** Exercise directions **
Extract the lines that carry the string "shiva" from the listing.

** Data records **
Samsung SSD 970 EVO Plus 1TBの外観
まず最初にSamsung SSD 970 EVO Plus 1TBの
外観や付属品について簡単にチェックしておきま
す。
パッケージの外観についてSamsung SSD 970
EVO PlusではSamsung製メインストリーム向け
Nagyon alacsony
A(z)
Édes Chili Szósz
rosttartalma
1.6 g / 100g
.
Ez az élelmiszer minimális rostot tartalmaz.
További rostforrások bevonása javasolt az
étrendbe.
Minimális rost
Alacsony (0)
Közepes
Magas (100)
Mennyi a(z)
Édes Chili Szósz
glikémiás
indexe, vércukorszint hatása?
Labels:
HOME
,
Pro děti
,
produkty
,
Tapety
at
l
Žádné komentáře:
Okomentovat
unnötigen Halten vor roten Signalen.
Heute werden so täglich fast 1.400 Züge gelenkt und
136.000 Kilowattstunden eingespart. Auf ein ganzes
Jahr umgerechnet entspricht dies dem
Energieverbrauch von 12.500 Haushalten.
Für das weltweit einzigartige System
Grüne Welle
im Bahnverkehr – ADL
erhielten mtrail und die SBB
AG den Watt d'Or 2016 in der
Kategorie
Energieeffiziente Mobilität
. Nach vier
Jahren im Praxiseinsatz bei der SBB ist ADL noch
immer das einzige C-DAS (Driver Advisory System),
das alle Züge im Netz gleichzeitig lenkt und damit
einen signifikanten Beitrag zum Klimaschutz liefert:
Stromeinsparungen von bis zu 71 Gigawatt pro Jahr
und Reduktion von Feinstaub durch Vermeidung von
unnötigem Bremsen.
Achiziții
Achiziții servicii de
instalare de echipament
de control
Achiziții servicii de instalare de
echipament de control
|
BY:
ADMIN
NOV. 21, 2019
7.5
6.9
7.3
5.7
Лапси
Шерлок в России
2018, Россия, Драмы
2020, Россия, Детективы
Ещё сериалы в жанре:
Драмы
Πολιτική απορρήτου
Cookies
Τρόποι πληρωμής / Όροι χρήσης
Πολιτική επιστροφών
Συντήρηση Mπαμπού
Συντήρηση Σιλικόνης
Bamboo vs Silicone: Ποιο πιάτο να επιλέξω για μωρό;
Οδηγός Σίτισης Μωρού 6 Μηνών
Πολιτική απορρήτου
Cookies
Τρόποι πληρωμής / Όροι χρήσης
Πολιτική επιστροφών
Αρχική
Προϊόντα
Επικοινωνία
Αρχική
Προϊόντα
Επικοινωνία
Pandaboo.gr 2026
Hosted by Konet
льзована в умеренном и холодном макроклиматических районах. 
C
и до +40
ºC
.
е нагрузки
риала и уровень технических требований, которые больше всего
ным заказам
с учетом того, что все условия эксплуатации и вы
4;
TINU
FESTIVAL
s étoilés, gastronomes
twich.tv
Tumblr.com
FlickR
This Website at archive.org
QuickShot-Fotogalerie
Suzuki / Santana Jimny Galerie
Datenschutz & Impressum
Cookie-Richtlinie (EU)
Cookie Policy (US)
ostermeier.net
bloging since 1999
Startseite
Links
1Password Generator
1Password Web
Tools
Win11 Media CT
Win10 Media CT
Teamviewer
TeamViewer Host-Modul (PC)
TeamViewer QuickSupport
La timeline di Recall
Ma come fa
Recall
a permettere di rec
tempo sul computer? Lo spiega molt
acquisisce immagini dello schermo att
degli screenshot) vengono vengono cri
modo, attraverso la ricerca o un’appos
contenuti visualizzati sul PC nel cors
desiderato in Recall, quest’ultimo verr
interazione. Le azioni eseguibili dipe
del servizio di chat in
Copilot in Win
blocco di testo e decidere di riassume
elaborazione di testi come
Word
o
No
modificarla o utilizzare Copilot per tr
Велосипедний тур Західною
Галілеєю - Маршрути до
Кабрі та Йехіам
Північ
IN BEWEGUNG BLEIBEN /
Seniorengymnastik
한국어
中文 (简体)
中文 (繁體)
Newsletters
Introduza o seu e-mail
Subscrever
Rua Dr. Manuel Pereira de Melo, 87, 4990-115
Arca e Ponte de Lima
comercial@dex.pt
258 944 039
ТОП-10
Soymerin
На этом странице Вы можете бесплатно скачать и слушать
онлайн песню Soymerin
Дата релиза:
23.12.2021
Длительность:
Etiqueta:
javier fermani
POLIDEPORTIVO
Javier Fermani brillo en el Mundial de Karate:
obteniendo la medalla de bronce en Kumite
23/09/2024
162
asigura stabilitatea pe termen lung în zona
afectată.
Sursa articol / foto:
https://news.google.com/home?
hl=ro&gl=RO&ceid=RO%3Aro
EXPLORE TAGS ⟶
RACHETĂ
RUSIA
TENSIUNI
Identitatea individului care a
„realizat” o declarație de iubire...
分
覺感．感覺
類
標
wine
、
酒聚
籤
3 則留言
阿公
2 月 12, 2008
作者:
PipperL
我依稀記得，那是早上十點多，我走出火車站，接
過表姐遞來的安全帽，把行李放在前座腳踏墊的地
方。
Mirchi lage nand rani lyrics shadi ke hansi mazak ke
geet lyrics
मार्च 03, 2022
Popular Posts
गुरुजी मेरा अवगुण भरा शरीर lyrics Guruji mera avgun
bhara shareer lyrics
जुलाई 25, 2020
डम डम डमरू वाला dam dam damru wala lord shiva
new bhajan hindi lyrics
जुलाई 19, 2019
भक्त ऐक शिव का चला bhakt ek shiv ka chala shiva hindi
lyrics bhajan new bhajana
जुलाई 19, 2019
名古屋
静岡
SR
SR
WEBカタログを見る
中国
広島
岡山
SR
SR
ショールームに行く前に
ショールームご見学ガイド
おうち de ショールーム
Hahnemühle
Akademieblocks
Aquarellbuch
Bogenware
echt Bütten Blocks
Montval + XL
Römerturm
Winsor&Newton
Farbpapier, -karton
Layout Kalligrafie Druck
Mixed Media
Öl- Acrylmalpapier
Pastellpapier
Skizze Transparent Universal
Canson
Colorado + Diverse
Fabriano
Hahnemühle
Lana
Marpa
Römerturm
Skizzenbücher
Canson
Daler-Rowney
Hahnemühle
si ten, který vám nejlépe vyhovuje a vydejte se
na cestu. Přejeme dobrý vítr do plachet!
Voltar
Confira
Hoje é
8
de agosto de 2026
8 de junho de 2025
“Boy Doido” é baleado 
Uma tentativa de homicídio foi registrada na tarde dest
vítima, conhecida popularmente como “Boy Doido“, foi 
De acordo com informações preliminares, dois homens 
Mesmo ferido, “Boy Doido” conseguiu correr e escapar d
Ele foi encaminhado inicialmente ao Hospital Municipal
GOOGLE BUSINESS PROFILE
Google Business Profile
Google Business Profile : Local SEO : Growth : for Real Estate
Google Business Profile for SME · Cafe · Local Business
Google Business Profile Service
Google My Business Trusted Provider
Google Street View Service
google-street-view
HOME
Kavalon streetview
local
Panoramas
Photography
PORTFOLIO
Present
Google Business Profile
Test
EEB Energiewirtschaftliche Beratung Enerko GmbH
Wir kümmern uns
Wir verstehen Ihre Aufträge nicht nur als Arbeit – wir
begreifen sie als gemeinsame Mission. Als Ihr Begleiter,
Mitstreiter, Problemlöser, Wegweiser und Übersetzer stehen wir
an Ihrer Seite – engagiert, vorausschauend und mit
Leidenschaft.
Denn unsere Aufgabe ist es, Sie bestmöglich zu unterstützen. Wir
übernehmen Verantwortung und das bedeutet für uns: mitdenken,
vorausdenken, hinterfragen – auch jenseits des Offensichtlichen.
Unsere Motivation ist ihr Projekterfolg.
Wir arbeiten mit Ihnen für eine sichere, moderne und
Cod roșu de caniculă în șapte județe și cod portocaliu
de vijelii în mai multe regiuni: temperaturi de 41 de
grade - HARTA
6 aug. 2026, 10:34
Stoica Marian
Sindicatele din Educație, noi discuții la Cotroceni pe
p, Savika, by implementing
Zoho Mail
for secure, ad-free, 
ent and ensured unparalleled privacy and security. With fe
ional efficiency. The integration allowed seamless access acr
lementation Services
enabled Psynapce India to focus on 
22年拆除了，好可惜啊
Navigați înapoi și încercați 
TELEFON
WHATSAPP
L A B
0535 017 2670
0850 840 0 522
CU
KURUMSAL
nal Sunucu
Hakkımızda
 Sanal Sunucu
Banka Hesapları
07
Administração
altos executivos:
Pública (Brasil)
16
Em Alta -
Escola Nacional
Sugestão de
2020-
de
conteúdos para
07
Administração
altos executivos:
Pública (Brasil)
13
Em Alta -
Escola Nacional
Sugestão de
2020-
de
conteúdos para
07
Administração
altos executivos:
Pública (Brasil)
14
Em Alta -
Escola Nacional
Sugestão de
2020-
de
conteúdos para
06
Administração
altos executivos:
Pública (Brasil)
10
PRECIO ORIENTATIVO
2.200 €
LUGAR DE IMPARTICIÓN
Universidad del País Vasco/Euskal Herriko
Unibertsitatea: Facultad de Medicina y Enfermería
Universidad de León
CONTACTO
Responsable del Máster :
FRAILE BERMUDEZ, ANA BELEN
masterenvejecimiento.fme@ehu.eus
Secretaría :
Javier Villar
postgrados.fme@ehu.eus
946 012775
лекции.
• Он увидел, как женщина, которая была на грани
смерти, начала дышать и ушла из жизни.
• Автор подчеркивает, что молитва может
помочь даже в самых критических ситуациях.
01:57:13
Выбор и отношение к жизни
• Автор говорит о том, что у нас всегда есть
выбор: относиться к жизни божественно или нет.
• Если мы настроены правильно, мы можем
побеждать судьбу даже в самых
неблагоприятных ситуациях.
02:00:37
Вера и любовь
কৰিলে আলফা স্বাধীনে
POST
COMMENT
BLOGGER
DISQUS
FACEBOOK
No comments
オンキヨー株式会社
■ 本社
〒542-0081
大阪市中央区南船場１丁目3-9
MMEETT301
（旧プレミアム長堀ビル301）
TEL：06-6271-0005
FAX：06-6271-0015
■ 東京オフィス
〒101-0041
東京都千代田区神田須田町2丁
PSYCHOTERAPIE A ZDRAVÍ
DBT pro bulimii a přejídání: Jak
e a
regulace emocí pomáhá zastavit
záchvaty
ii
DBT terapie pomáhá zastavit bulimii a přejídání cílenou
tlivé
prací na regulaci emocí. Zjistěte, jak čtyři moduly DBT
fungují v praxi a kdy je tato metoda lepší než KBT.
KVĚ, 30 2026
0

** Your response **
डम डम डमरू वाला dam dam damru wala lord shiva
भक्त ऐक शिव का चला bhakt ek shiv ka chala shiva hindi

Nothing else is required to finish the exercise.